## Exercise requirements
Repeat the material below. Keep every line exactly as written.

## Source information
|---|
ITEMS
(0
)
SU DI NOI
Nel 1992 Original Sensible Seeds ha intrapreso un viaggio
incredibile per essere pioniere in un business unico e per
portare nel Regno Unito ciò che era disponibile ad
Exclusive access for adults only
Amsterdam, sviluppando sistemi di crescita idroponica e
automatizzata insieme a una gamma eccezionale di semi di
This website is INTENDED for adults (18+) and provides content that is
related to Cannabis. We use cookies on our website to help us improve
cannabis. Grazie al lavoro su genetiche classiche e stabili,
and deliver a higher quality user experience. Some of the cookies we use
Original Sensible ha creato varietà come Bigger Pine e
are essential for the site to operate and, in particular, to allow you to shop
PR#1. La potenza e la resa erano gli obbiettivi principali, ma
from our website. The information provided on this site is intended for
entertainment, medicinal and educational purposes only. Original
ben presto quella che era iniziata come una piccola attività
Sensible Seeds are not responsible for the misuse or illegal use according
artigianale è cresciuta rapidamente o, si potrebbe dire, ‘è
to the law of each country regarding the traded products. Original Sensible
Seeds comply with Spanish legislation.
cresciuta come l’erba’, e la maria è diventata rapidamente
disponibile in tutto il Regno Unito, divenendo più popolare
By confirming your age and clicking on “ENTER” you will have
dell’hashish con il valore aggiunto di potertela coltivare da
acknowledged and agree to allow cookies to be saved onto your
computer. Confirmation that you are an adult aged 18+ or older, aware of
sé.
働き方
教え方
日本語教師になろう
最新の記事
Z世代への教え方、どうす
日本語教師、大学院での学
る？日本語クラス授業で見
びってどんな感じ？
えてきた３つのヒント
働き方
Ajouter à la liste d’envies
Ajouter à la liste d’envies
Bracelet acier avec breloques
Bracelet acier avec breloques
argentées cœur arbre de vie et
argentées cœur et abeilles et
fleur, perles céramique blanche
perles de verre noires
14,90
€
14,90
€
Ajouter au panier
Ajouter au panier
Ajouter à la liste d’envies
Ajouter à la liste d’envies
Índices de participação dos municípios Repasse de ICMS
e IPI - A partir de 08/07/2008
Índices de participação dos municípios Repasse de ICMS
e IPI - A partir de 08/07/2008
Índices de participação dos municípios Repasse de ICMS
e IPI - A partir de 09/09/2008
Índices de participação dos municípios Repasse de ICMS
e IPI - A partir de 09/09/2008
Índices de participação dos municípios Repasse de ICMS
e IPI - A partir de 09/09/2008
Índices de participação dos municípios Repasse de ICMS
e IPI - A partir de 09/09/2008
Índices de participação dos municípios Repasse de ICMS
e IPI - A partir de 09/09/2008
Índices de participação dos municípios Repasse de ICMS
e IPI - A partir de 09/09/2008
|---|
## Response to this exercise
ITEMS
(0
)
SU DI NOI
Nel 1992 Original Sensible Seeds ha intrapreso un viaggio
incredibile per essere pioniere in un business unico e per
portare nel Regno Unito ciò che era disponibile ad
Exclusive access for adults only
Amsterdam, sviluppando sistemi di crescita idroponica e
automatizzata insieme a una gamma eccezionale di semi di
This website is INTENDED for adults (18+) and provides content that is
related to Cannabis. We use cookies on our website to help us improve
cannabis. Grazie al lavoro su genetiche classiche e stabili,
and deliver a higher quality user experience. Some of the cookies we use
Original Sensible ha creato varietà come Bigger Pine e
are essential for the site to operate and, in particular, to allow you to shop
PR#1. La potenza e la resa erano gli obbiettivi principali, ma
from our website. The information provided on this site is intended for
entertainment, medicinal and educational purposes only. Original
ben presto quella che era iniziata come una piccola attività
Sensible Seeds are not responsible for the misuse or illegal use according
artigianale è cresciuta rapidamente o, si potrebbe dire, ‘è
to the law of each country regarding the traded products. Original Sensible
Seeds comply with Spanish legislation.
cresciuta come l’erba’, e la maria è diventata rapidamente
disponibile in tutto il Regno Unito, divenendo più popolare
By confirming your age and clicking on “ENTER” you will have
dell’hashish con il valore aggiunto di potertela coltivare da
acknowledged and agree to allow cookies to be saved onto your
computer. Confirmation that you are an adult aged 18+ or older, aware of
sé.
働き方
教え方
日本語教師になろう
最新の記事
Z世代への教え方、どうす
日本語教師、大学院での学
る？日本語クラス授業で見
びってどんな感じ？
えてきた３つのヒント
働き方
Ajouter à la liste d’envies
Ajouter à la liste d’envies
Bracelet acier avec breloques
Bracelet acier avec breloques
argentées cœur arbre de vie et
argentées cœur et abeilles et
fleur, perles céramique blanche
perles de verre noires
14,90
€
14,90
€
Ajouter au panier
Ajouter au panier
Ajouter à la liste d’envies
Ajouter à la liste d’envies
Índices de participação dos municípios Repasse de ICMS
e IPI - A partir de 08/07/2008
Índices de participação dos municípios Repasse de ICMS
e IPI - A partir de 08/07/2008
Índices de participação dos municípios Repasse de ICMS
e IPI - A partir de 09/09/2008
Índices de participação dos municípios Repasse de ICMS
e IPI - A partir de 09/09/2008
Índices de participação dos municípios Repasse de ICMS
e IPI - A partir de 09/09/2008
Índices de participação dos municípios Repasse de ICMS
e IPI - A partir de 09/09/2008
Índices de participação dos municípios Repasse de ICMS
e IPI - A partir de 09/09/2008
Índices de participação dos municípios Repasse de ICMS
e IPI - A partir de 09/09/2008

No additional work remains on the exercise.